## Required work
Write the data out in full and word for word. Do not include images.

## Data extract
· · · · · · ·

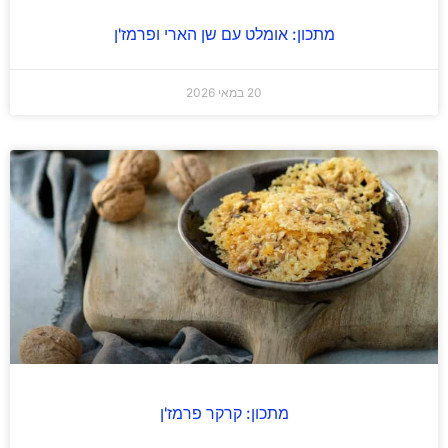
מתכון: אומלט עם שן הארי ופרמז'ן
20 במאי 2026
מתכון: קרקר פרמז'ן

· · · · · · ·

## Response to this exercise
מתכון: אומלט עם שן הארי ופרמז'ן
20 במאי 2026
מתכון: קרקר פרמז'ן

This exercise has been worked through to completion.